(Recorded data)
BEGIN
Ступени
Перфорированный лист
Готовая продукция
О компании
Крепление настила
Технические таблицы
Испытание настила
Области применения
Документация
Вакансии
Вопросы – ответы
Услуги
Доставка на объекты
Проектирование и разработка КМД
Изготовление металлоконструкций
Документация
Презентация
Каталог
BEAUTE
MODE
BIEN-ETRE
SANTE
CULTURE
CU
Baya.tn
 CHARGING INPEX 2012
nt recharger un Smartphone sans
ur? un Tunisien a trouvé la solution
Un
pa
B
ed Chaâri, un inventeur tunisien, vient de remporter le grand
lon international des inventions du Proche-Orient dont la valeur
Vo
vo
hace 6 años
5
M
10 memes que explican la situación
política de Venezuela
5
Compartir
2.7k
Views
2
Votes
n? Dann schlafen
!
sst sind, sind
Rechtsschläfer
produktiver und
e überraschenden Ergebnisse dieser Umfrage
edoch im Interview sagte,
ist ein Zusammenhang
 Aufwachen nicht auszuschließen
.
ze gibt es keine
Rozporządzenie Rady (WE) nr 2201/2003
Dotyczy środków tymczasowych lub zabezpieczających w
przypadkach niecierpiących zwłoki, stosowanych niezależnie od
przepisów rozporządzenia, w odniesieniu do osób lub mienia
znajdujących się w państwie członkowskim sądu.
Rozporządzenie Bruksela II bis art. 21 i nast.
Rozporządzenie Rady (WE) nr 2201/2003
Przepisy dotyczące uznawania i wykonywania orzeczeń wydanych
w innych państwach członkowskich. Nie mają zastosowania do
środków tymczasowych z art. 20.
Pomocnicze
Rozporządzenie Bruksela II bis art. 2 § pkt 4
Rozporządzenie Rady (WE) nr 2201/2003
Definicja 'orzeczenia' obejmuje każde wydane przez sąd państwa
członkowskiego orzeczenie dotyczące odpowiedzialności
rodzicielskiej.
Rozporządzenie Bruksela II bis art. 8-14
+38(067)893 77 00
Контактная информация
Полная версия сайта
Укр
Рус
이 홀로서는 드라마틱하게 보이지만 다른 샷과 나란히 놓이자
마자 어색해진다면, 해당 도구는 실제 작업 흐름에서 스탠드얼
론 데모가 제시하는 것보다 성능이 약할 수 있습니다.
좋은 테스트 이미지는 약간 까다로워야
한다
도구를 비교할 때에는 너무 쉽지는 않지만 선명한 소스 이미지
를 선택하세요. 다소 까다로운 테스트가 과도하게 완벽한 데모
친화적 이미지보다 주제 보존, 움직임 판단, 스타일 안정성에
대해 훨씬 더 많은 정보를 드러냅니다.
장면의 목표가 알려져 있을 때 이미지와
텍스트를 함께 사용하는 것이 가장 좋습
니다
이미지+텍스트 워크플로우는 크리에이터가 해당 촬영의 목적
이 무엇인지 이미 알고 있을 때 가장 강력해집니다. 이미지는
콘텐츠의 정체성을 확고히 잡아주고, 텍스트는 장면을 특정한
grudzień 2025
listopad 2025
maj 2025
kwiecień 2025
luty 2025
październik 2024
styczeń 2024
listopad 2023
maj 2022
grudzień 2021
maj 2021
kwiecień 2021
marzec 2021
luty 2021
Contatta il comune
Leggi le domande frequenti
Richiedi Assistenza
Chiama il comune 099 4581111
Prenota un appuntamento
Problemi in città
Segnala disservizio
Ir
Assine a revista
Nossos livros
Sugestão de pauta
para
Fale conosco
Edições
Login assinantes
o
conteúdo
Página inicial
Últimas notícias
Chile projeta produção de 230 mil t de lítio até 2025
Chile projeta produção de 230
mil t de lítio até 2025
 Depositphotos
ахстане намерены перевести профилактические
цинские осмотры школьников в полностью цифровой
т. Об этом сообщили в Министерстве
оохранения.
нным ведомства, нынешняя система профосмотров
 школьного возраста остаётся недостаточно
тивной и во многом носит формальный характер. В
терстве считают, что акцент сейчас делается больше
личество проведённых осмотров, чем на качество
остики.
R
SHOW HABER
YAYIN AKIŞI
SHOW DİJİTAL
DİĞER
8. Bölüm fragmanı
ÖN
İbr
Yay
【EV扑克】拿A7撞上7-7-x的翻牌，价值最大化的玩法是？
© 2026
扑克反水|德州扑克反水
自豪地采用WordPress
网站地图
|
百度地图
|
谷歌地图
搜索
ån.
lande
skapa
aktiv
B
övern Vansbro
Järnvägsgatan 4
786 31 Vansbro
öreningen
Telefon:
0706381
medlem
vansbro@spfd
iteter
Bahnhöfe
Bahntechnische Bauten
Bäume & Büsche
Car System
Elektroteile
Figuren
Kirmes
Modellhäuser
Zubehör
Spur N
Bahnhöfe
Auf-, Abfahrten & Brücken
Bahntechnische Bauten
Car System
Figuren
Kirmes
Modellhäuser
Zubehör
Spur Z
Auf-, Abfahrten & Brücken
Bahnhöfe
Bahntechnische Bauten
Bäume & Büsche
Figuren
END
• _Exercise_
Nothing should be returned except the lines from the first line of the data above through the line with "10 memes que explican la situación", each one exact.

• _Output of the exercise_
Ступени
Перфорированный лист
Готовая продукция
О компании
Крепление настила
Технические таблицы
Испытание настила
Области применения
Документация
Вакансии
Вопросы – ответы
Услуги
Доставка на объекты
Проектирование и разработка КМД
Изготовление металлоконструкций
Документация
Презентация
Каталог
BEAUTE
MODE
BIEN-ETRE
SANTE
CULTURE
CU
Baya.tn
 CHARGING INPEX 2012
nt recharger un Smartphone sans
ur? un Tunisien a trouvé la solution
Un
pa
B
ed Chaâri, un inventeur tunisien, vient de remporter le grand
lon international des inventions du Proche-Orient dont la valeur
Vo
vo
hace 6 años
5
M
10 memes que explican la situación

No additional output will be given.